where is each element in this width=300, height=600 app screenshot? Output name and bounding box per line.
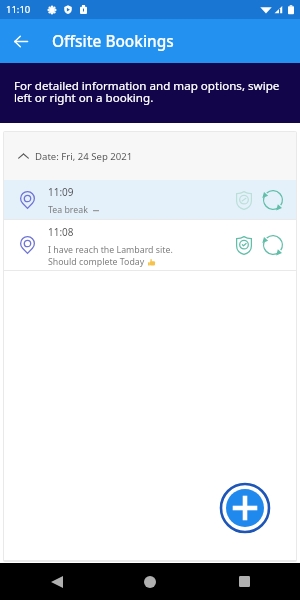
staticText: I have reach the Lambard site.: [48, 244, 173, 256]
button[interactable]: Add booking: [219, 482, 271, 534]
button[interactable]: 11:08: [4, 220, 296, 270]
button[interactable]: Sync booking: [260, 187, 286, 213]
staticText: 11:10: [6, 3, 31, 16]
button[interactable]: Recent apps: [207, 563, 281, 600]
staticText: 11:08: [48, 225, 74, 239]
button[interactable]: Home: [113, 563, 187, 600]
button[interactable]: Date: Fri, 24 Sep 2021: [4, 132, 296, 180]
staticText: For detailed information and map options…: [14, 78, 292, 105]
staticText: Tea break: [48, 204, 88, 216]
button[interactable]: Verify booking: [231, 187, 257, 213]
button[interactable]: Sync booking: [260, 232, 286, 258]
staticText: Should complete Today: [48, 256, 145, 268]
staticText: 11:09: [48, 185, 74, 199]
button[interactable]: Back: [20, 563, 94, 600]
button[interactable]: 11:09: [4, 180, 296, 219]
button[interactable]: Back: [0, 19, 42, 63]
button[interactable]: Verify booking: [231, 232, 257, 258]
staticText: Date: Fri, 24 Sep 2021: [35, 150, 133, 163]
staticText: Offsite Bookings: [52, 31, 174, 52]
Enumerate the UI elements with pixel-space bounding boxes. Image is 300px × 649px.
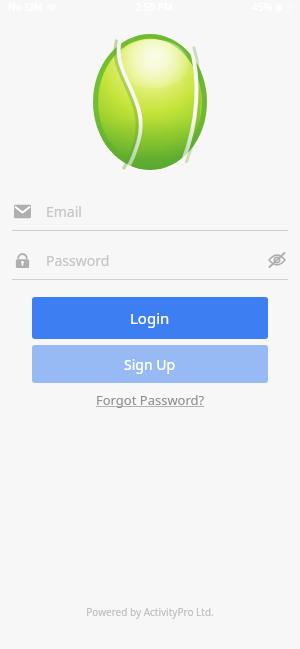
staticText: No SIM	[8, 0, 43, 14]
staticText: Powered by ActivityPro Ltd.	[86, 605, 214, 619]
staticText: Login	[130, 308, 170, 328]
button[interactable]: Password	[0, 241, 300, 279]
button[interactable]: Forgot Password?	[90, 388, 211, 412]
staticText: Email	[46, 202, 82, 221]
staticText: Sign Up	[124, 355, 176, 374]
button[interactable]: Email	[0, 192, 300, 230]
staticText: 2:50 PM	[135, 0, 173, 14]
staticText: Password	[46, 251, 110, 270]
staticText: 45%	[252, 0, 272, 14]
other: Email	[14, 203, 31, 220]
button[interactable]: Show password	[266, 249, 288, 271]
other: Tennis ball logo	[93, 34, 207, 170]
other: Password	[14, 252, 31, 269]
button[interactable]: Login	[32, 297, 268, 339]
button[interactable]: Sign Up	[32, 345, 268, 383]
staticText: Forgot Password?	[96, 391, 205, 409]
===============
* [Exercise prompt]: If the word "Sign" is on a line above, return that line.

* [Expected answer]:
staticText: Sign Up	[124, 355, 176, 374]
button[interactable]: Sign Up	[32, 345, 268, 383]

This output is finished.